08

1.4K 141 1
                                    

Pelajaran matematika sedang berlangsung di kelas X-4. Beberapa siswa terlihat memperhatikan, tapi sisanya tidak. Hanya siswa yang gila belajar saja yang terlihat serius memperhatikan penjelasan rumus phytagoras yang dijelaskan Pak Yasin di papan tulis. Adam bahkan membaringkan kepalanya di atas meja untuk beberapa saat. Melihat hal itu, Gian menyikut lengan Adam membuat lelaki itu mendengus sebal.

"Jangan tidur, Dam." bisik Gian sambil menyikut lengan Adam.

"Gue nggak tidur." Adam bergumam. Masih pada posisinya.

"Perhatiin papan tulis makanya." bisik Gian lagi.

"Males gue." Adam menggerutu lalu menatap Gian kesal karena harus membuatnya berhenti membaringkan kepala.

"Apa yang kalian bicarakan?" ujar Pak Yasin yang tiba-tiba saja sudah berada di dekat meja Adam dan Gian. Semua siswa di kelas tersebut tentu saja langsung melihat ke arah Adam dan Gian. Gian hanya melempar senyum kakunya pada Pak Yasin, membuat kedua lesung pipitnya kelihatan, meskipun samar. Sedangkan Adam menatap Pak Yasin datar.

"Jawab saya!" suara Pak Yasin meninggi.

"Itu.. Anu.. Pak, kita lagi bahas rumus yang bapak tulis di papan." jawab Gian terbata-bata, "Iya kan, Dam?"

Pak Yasin lalu mengangguk, "Kalau begitu, saya mau kamu menyelesaikan satu contoh soal phytagoras di papan." ujar Pak Yasin lalu menunjuk ke arah Adam. Gian tentu saja bernapas lega karena bukan dirinya yang ditunjuk. Ia lalu melirik Adam yang melempar tatapan seakan-akan ia berkata, gara-gara lo nih.

Adam dengan terpaksa harus maju ke depan papan tulis untuk menjawab satu contoh soal yang tersisa. Wajahnya datar. Semua siswa memperhatikan Adam. Devan dan Gian bahkan sempat saling tatap dan menduga bahwa Adam mungkin akan menjawab dengan asal-asalan. Namun dugaan mereka salah. Adam bahkan menjawab soal itu dengan benar. Membuat Pak Yasin dan seisi kelas terkejut.

"Udah, Pak." ujar Adam setelah menyelesaikan soal di papan.

"Bagus. Ternyata kamu bisa juga menjawab soal seperti ini." ujar Pak Yasin menatap Adam sedikit terkejut. Ia bahkan tak pernah menyangka Adam bisa menjawab soal tersebut. Dalam hati Pak Yasin bahkan menganggap bahwa itu semua hanya kebetulan. Beliau juga berinisiatif untuk memberikan soal lagi.

"Bisalah, Pak. Soal begini mah gampang." celetuk Adam membanggakan diri.
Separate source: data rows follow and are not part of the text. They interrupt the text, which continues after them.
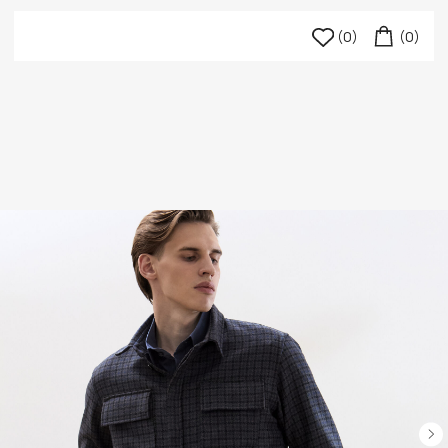
(0)
(0)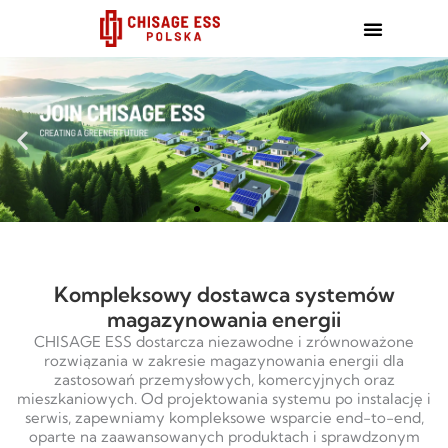
跳
至
内
容
Kompleksowy dostawca systemów
magazynowania energii
CHISAGE ESS dostarcza niezawodne i zrównoważone
rozwiązania w zakresie magazynowania energii dla
zastosowań przemysłowych, komercyjnych oraz
mieszkaniowych. Od projektowania systemu po instalację i
serwis, zapewniamy kompleksowe wsparcie end-to-end,
oparte na zaawansowanych produktach i sprawdzonym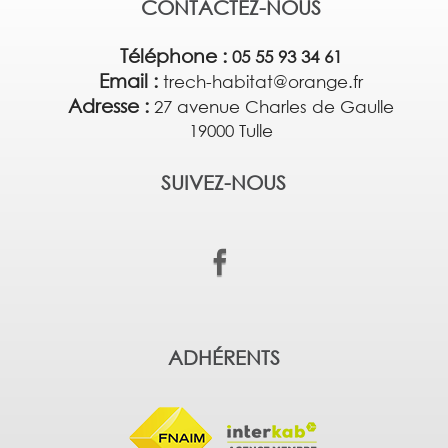
CONTACTEZ-NOUS
Téléphone :
05 55 93 34 61
Email :
trech-habitat@orange.fr
Adresse :
27 avenue Charles de Gaulle
19000 Tulle
SUIVEZ-NOUS
ADHÉRENTS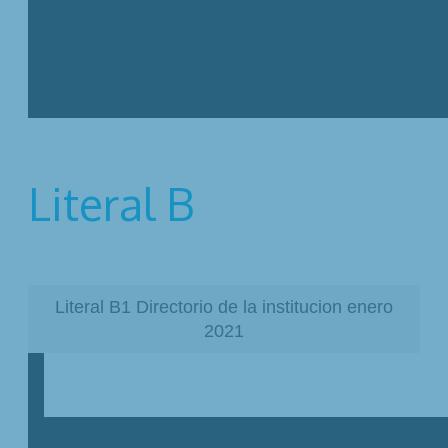
Literal B
Literal B1 Directorio de la institucion enero
2021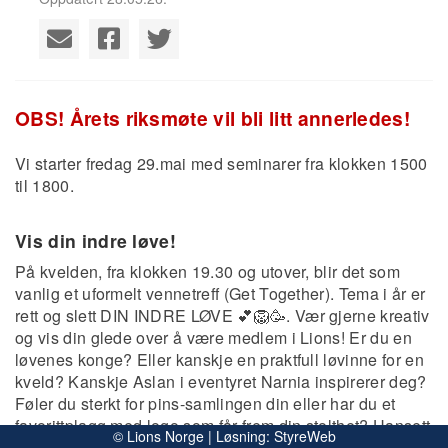
OBS! Årets riksmøte vil bli litt annerledes!
Vi starter fredag 29.mai med seminarer fra klokken 1500
til 1800.
Vis din indre løve!
På kvelden, fra klokken 19.30 og utover, blir det som
vanlig et uformelt vennetreff (Get Together). Tema i år er
rett og slett DIN INDRE LØVE 💕🦁🥳. Vær gjerne kreativ
og vis din glede over å være medlem i Lions! Er du en
løvenes konge? Eller kanskje en praktfull løvinne for en
kveld? Kanskje Aslan i eventyret Narnia inspirerer deg?
Føler du sterkt for pins-samlingen din eller har du et
favorittplagg med logo som får frem din stolthet? Uansett
© Lions Norge | Løsning:
StyreWeb
hvem du er - vis oss DIN indre, stolte løve!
"Coba kamu jawab soal ini lagi." Pak Yasin lalu menuliskan satu contoh soal lagi, dan menyuruh Adam untuk menjawabnya. Adam lantas tersenyum dan dengan senang hati menjawab soal tersebut. Adam tahu bahwa Pak Yasin menganggap apa yang ia jawab barusan merupakan sebuah kebetulan.

Terjadi keheningan untuk beberapa saat. Hingga pada Tiga detik berikutnya, seisi kelas pun bertepuk tangan setelah Adam menjawab soal tersebut dengan benar lagi. Adam lantas tersenyum, dan menatap ke arah Pak Yasin.

"Saya tahu kenapa bapak ngasih saya soal lagi. Karena mungkin bapak berpikir bahwa jawaban benar saya disoal pertama tadi hanya sebuah kebetulan atau keberuntungan, Iya kan, Pak?" Adam bersuara membuat tepukan seisi kelas terhenti. Adam bahkan tak melepas pandangannya dari Pak Yasin.

"Saya mungkin kelihatan nakal, tapi bukan berarti saya sama sekali nggak pernah memperhatikan guru." ujar Adam dengan wajah datarnya, "Jangan menilai seseorang dengan satu mata, Pak. Anda bukan dajjal yang punya satu mata doang. Anda ini manusia, dikasih dua mata untuk melihat dan menilai penampilan atau kepribadian seseorang, bukan hanya untuk satu sisi, tapi juga sisi lainnya."

Perkataan Adam benar-benar membuat Pak Yasin bungkam. Dalam hati ia membenarkan ucapan siswanya tersebut. Adam yang melihat itu tersenyum puas. Ia tidak perlu menunggu jawaban dari Pak Yasin untuk membenarkan ucapannya. Sebab ekspresi dari pria tersebut sudah cukup menjelaskan semuanya.